Néanmoins, ils me donnent quelques exemples d’améliorations résultant des discussions sur les réclamations des clients. Par exemple, une erreur a récemment été commise lors de la production sur la taille d’un poteau, l’opérateur ayant mal calculé la dimension globale (le plan ne lui a fourni que la longueur des sections individuelles du poteau). Depuis lors, la R & D fournit des plans avec des dimensions intermédiaires et la longueur totale, de sorte que la tâche de fabrication est plus intuitive et les erreurs plus difficiles à faire.
“Nous avons également des discussions sur les lancements de nouveaux produits”, intervient Thierry. Marielle suggère ensuite que nous passions à la R & D pour voir les exemples de collaboration dont ils me parlent.

UN « MUR DES CLIENTS » POUR DISCUTER DES QUESTIONS DE CONCEPTION

Comme nous entrons dans l’Obeya de la R & D, je suis immédiatement attirée par une imposant “mur des clients” où les réclamations et les problèmes liés à la conception des produits sont enregistrés et traités. “Dès que nous apprenons quelque chose de nouveau, nous le partageons avec les équipes et le rédigeons en tant que standard”, explique Marielle. L’exemple ci-dessous a été écrit lorsque l’équipe a découvert que des lignes adjacentes des gravures pouvaient créer des superpositions agressives de matériaux susceptibles de blesser les doigts des enfants.

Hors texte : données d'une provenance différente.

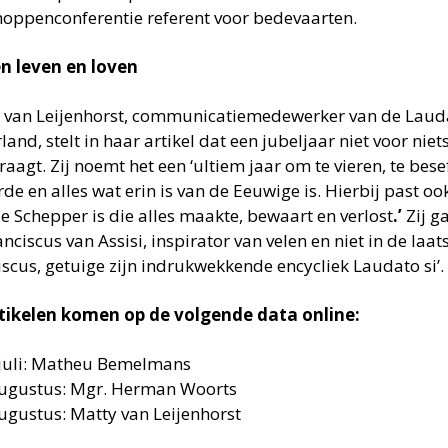
hoppenconferentie referent voor bedevaarten.
 leven en loven
 van Leijenhorst, communicatiemedewerker van de Laudato
and, stelt in haar artikel dat een jubeljaar niet voor niets
raagt. Zij noemt het een ‘ultiem jaar om te vieren, te bese
de en alles wat erin is van de Eeuwige is. Hierbij past oo
e Schepper is die alles maakte, bewaart en verlost
.’
Zij g
anciscus van Assisi, inspirator van velen en niet in de laa
iscus, getuige zijn indrukwekkende encycliek Laudato si’.
tikelen komen op de volgende data online:
juli: Matheu Bemelmans
ugustus: Mgr. Herman Woorts
ugustus: Matty van Leijenhorst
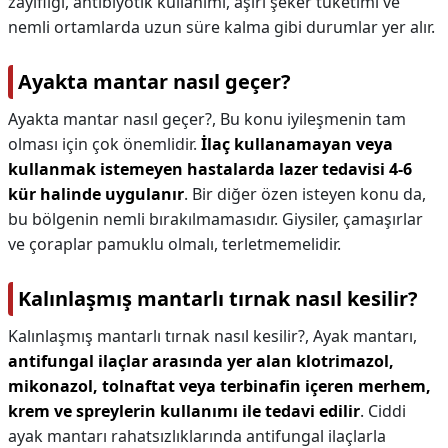
zayıflığı, antibiyotik kullanımı, aşırı şeker tüketimi ve
nemli ortamlarda uzun süre kalma gibi durumlar yer alır.
Ayakta mantar nasıl geçer?
Ayakta mantar nasıl geçer?,
Bu konu iyileşmenin tam
olması için çok önemlidir.
İlaç kullanamayan veya
kullanmak istemeyen hastalarda lazer tedavisi 4-6
kür halinde uygulanır
. Bir diğer özen isteyen konu da,
bu bölgenin nemli bırakılmamasıdır. Giysiler, çamaşırlar
ve çoraplar pamuklu olmalı, terletmemelidir.
Kalınlaşmış mantarlı tırnak nasıl kesilir?
Kalınlaşmış mantarlı tırnak nasıl kesilir?,
Ayak mantarı,
antifungal ilaçlar arasında yer alan klotrimazol,
mikonazol, tolnaftat veya terbinafin içeren merhem,
krem ve spreylerin kullanımı ile tedavi edilir
. Ciddi
ayak mantarı rahatsızlıklarında antifungal ilaçlarla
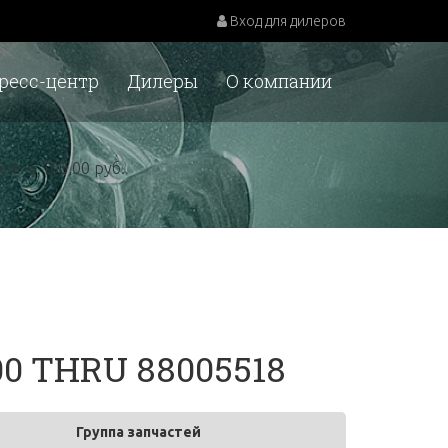
Вход для дилеров
ресс-центр
Дилеры
О компании
у.е. = 100,00 руб.
00 THRU 88005518
Группа запчастей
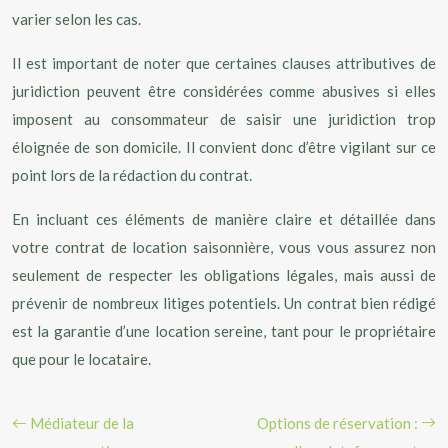
varier selon les cas.
Il est important de noter que certaines clauses attributives de
juridiction peuvent être considérées comme abusives si elles
imposent au consommateur de saisir une juridiction trop
éloignée de son domicile. Il convient donc d’être vigilant sur ce
point lors de la rédaction du contrat.
En incluant ces éléments de manière claire et détaillée dans
votre contrat de location saisonnière, vous vous assurez non
seulement de respecter les obligations légales, mais aussi de
prévenir de nombreux litiges potentiels. Un contrat bien rédigé
est la garantie d’une location sereine, tant pour le propriétaire
que pour le locataire.
Médiateur de la
Options de réservation :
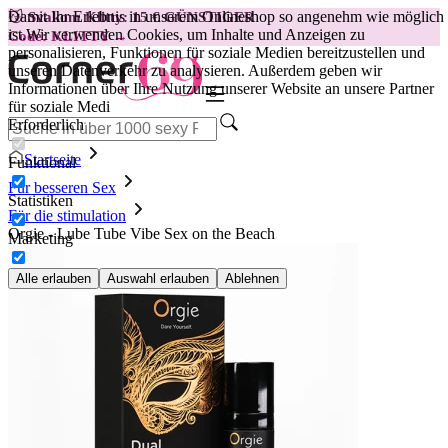
Damit Ihr Erlebnis in unserem Onlineshop so angenehm wie möglich
😽
Svakom Klitty: 15 € GÜNSTIGER
ist.
Wir verwenden Cookies, um Inhalte und Anzeigen zu
Code: KLITTY →
personalisieren, Funktionen für soziale Medien bereitzustellen und
unseren Datenverkehr zu analysieren. Außerdem geben wir
Informationen über Ihre Nutzung unserer Website an unsere Partner
für soziale Medi
Erforderlich
Startseite
Funktional
Für besseren Sex
Statistiken
Für die stimulation
Orgie - Lube Tube Vibe Sex on the Beach
Marketing
Alle erlauben
Auswahl erlauben
Ablehnen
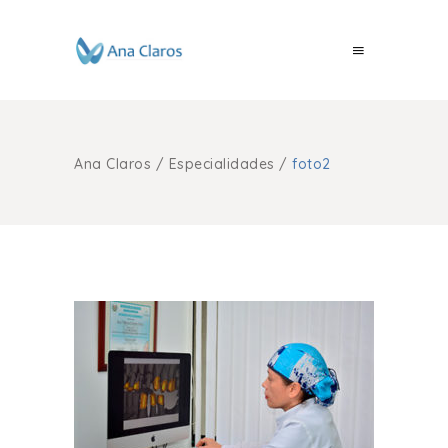
Ana Claros
/
Especialidades
/
foto2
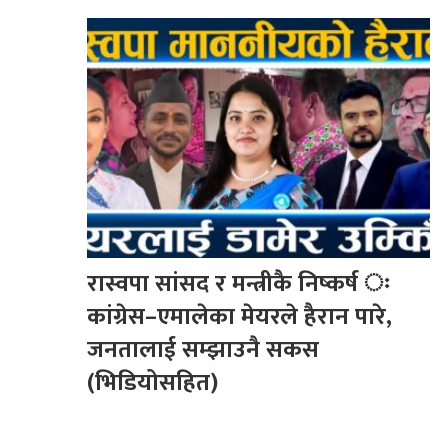
रास्वपा सांसद र मन्त्रीकै निष्कर्ष ः
कांग्रेस–एमालेका मेयरले हैरान पारे,
जनतालाई सम्झाउनै सकस
(भिडियोसहित)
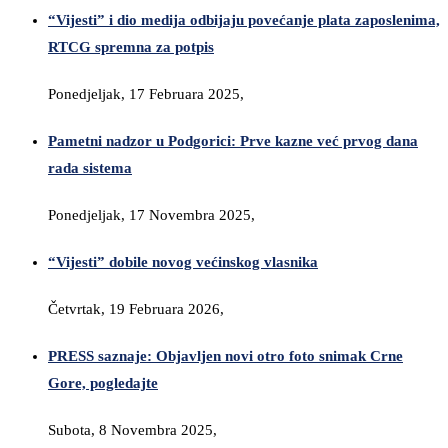
“Vijesti” i dio medija odbijaju povećanje plata zaposlenima,
RTCG spremna za potpis
Ponedjeljak, 17 Februara 2025,
Pametni nadzor u Podgorici: Prve kazne već prvog dana
rada sistema
Ponedjeljak, 17 Novembra 2025,
“Vijesti” dobile novog većinskog vlasnika
Četvrtak, 19 Februara 2026,
PRESS saznaje: Objavljen novi otro foto snimak Crne
Gore, pogledajte
Subota, 8 Novembra 2025,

Ils ont également travaillé sur un processus de contrôle “Première Pièce OK” pour les nouveaux fournisseurs après qu’un client a signalé que le produit proposé (suite à un changement de fournisseur) risquait de blesser les doigts des enfants.


Au-delà des programmations habituelles pour les projets en cours, je vois également un domaine très intéressant dans l’Obeya, dans lequel de nouveaux concepts sont conçus. Les ventes ont confirmé le besoin de travailler sur des solutions pour les adolescents (la plupart des produits Proludic sont aujourd’hui pour les enfants) et l’un des nouveaux concepts sur lesquels travaille la société est un appareil de jeu outdoor qui sera très apprécié des adolescents. “Le développement de produits Lean nous apprend à inclure les coûts cibles et à désosser les offres des concurrents pour mieux les comprendre, ce qui nous aide à lancer des produits réussis”, explique Marielle. La R&D a donc mis au point un produit qui devrait surpasser la concurrence immédiate, à la fois grâce à un prix plus bas et à des fonctionnalités supplémentaires.
“Cela ne va pas” marmonne Thierry en regardant la photo du prototype. “As-tu vu le nombre de pièces de différentes couleurs que tu me feras produire ?” (désolée de ne pas pouvoir en dire plus sur le produit… tout cela est encore très secret). Marielle rappelle à Thierry que cela a déjà été discuté et que tout le monde a accepté de construire cinq unités du produit pour le lancement, “pour réduire l’impact”. Comme je ne parviens pas à comprendre le problème, Thierry explique : “C’est l’une des discussions les plus récurrentes que nous avons avec la R & D – les chutes. Nous achetons des panneaux de couleur et, une fois que nous avons découpé une ou deux pièces de cette couleur, nous nous retrouvons avec un gros morceau de matière inutilisé. C’est aussi parce que nous ne construisons jamais exactement le même produit deux fois”. Un peu de 5 pourquoi nous amène à réaliser que le fournisseur actuel ne peut ou ne veut pas réduire la taille des panneaux pouvant convenir à des pièces plus petites.
L’accent est mis sur la personnalisation, les solutions uniques et la croissance des ventes, et il est clair que la production et la chaîne d’approvisionnement devraient suivre. Il en découle la nécessité de collaborer sur ce qui est en cours de conception et d’évaluer le coût des différentes options de production et d’approvisionnement.
“Le lean m’a vraiment aidée”, dit Marielle, “parce que cela a permis de remettre le client au centre de nos préoccupations. C’est pourquoi nous avons “le mur du client”. Cela a accru la collaboration entre nous, et augmenté notre prise de conscience sur les problèmes que nous avions générés pour nos collègues travaillant dans d’autres départements.”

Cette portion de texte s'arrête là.